Di segno opposto l’andamento delle imprese operanti su piccole superfici, che registrano una flessione dello 0,5% su base annua, e delle vendite al di fuori dei negozi, in calo dell’1,9%.
Per i piccoli esercizi commerciali si tratta di una difficoltà strutturale, legata non solo alla concorrenza dei grandi operatori, ma anche ai cambiamenti nelle abitudini di acquisto dei consumatori, sempre più orientati verso canali che garantiscono ampiezza di scelta e prezzi competitivi.
Crescono le vendite al dettaglio, ma si compra meno
Eppure, nel 2025, c’è stato un generale aumento delle vendite, che ha coinvolto sia il settore alimentare che non alimentare.
A novembre 2025 le vendite al dettaglio sono cresciute in un mese sia in valore (+0,5%) sia in volume (+0,6%).

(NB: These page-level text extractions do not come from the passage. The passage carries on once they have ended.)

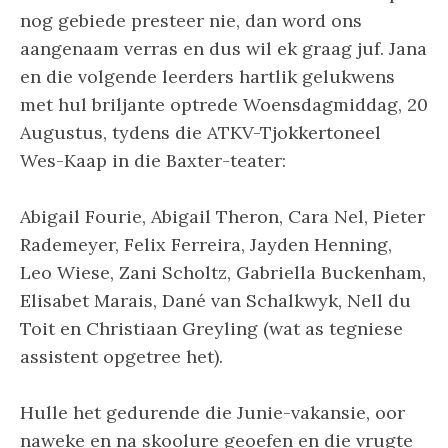
nog gebiede presteer nie, dan word ons
aangenaam verras en dus wil ek graag juf. Jana
en die volgende leerders hartlik gelukwens
met hul briljante optrede Woensdagmiddag, 20
Augustus, tydens die ATKV-Tjokkertoneel
Wes-Kaap in die Baxter-teater:
Abigail Fourie, Abigail Theron, Cara Nel, Pieter
Rademeyer, Felix Ferreira, Jayden Henning,
Leo Wiese, Zani Scholtz, Gabriella Buckenham,
Elisabet Marais, Dané van Schalkwyk, Nell du
Toit en Christiaan Greyling (wat as tegniese
assistent opgetree het).
Hulle het gedurende die Junie-vakansie, oor
naweke en na skoolure geoefen en die vrugte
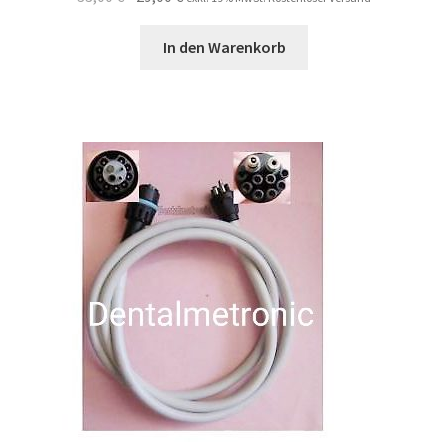
Preis
Preis
war:
ist:
In den Warenkorb
33,00 €
29,00 €.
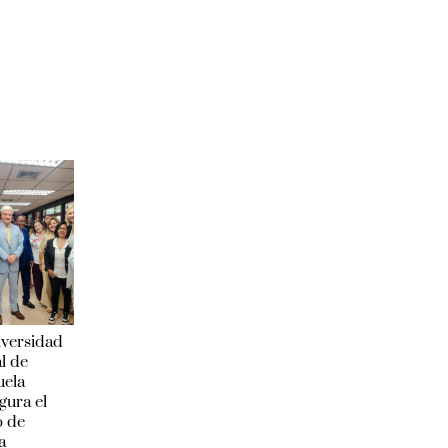
iversidad
l de
uela
gura el
o de
a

Se però si allarga lo sguardo al trimestre settembre–novembre 2025, il quadro diventa più prudente.
In termini congiunturali, le vendite al dettaglio risultano stazionarie: +0,1% in valore e -0,1% in volume.
Si tratta di un equilibrio fragile, che racconta di consumi complessivamente fermi, poiché solo i beni alimentari hanno registrato in questo caso un lieve aumento in valore (+0,1%), ma un calo in volume (-0,2%).
Le famiglie tendono a ridurre le quantità, probabilmente orientandosi verso prodotti più economici o rinunciando a parte dei consumi.
Un comportamento coerente con una fase di cautela, in cui la spesa alimentare resta prioritaria ma viene gestita con attenzione crescente.
Si fanno infatti attenzione a sconti e promozioni, e questo spiega la crescita delle vendite online e della grande distribuzione, che specie quando si tratta di prodotti non alimentari, sono due comparti che riescono ad essere più competitivi rispetto ai piccoli negozi.
Come spendono e comprano le famiglie
Tendenzialmente, nell’ultimo anno, nel comparto alimentare le famiglie hanno speso di più ma comprato di meno, confermando l’atteggiamento di controllo dei bilanci domestici e nelle scelte di consumo, più selettive.
Su base tendenziale, cioè nel 2025 rispetto al 2024, i beni alimentari sono cresciuti in valore (+1,3%), ma non in volume (-0,5%), mentre i beni non alimentari hanno registrato un aumento sia in valore (+1,4%) sia in volume (+1,1%).
Il non alimentare ha beneficiato di una domanda più dinamica, favorita anche da promozioni, canali digitali e una maggiore varietà di offerta.
Le vendite al dettaglio sono aumentate infatti dell’1,3% in valore e dello 0,5% in volume. In particolare i prodotti per la cura della persona segnano un +5,9% su base annua.
Si tratta del dato più elevato tra i gruppi considerati e riflette una crescente attenzione al benessere individuale, oltre alla capacità di questo comparto di intercettare la domanda attraverso innovazione di prodotto e strategie di marketing mirate.
Questo scenario suggerisce che la trasformazione dei consumi sta diventando strutturale, poiché in un anno ha replicato tendenzialmente le stesse dinamiche.
Le famiglie italiane continuano a spendere con cautela, ma scelgono i canali in grado di offrire convenienza, servizi e flessibilità.
Per i piccoli negozi la sfida diventa quindi quella di ripensare il proprio modello, puntando su specializzazione, prossimità e qualità del servizio, per ritagliarsi uno spazio in un mercato sempre più competitivo e polarizzato.